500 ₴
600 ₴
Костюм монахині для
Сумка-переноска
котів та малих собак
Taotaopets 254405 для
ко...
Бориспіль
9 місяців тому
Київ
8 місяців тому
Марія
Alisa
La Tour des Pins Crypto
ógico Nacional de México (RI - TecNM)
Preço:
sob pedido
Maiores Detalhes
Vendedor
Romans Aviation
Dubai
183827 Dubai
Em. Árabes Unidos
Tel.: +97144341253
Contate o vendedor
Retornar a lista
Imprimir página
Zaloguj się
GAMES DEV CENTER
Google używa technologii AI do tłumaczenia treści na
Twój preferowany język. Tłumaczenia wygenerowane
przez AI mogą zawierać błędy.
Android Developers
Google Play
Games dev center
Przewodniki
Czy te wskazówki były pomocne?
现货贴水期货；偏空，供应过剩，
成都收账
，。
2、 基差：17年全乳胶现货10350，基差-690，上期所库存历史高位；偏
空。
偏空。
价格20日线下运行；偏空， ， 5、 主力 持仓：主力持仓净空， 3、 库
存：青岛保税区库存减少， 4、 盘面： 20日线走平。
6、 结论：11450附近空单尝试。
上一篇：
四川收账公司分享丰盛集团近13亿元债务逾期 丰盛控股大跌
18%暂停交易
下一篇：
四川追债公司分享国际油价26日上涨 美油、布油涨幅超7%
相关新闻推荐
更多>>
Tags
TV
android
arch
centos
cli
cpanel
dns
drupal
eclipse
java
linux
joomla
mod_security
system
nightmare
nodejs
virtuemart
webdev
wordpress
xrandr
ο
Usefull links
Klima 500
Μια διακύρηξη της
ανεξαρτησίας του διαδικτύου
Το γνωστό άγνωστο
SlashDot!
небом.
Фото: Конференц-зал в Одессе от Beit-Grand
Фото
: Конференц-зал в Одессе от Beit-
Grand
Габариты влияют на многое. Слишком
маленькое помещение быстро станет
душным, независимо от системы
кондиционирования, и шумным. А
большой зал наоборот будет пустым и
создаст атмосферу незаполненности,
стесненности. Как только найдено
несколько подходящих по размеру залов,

### Requirement:
Starting at the top of the records, copy every line exactly.

### Answer to this exercise:
500 ₴
600 ₴
Костюм монахині для
Сумка-переноска
котів та малих собак
Taotaopets 254405 для
ко...
Бориспіль
9 місяців тому
Київ
8 місяців тому
Марія
Alisa
La Tour des Pins Crypto
ógico Nacional de México (RI - TecNM)
Preço:
sob pedido
Maiores Detalhes
Vendedor
Romans Aviation
Dubai
183827 Dubai
Em. Árabes Unidos
Tel.: +97144341253
Contate o vendedor
Retornar a lista
Imprimir página
Zaloguj się
GAMES DEV CENTER
Google używa technologii AI do tłumaczenia treści na
Twój preferowany język. Tłumaczenia wygenerowane
przez AI mogą zawierać błędy.
Android Developers
Google Play
Games dev center
Przewodniki
Czy te wskazówki były pomocne?
现货贴水期货；偏空，供应过剩，
成都收账
，。
2、 基差：17年全乳胶现货10350，基差-690，上期所库存历史高位；偏
空。
偏空。
价格20日线下运行；偏空， ， 5、 主力 持仓：主力持仓净空， 3、 库
存：青岛保税区库存减少， 4、 盘面： 20日线走平。
6、 结论：11450附近空单尝试。
上一篇：
四川收账公司分享丰盛集团近13亿元债务逾期 丰盛控股大跌
18%暂停交易
下一篇：
四川追债公司分享国际油价26日上涨 美油、布油涨幅超7%
相关新闻推荐
更多>>
Tags
TV
android
arch
centos
cli
cpanel
dns
drupal
eclipse
java
linux
joomla
mod_security
system
nightmare
nodejs
virtuemart
webdev
wordpress
xrandr
ο
Usefull links
Klima 500
Μια διακύρηξη της
ανεξαρτησίας του διαδικτύου
Το γνωστό άγνωστο
SlashDot!
небом.
Фото: Конференц-зал в Одессе от Beit-Grand
Фото
: Конференц-зал в Одессе от Beit-
Grand
Габариты влияют на многое. Слишком
маленькое помещение быстро станет
душным, независимо от системы
кондиционирования, и шумным. А
большой зал наоборот будет пустым и
создаст атмосферу незаполненности,
стесненности. Как только найдено
несколько подходящих по размеру залов,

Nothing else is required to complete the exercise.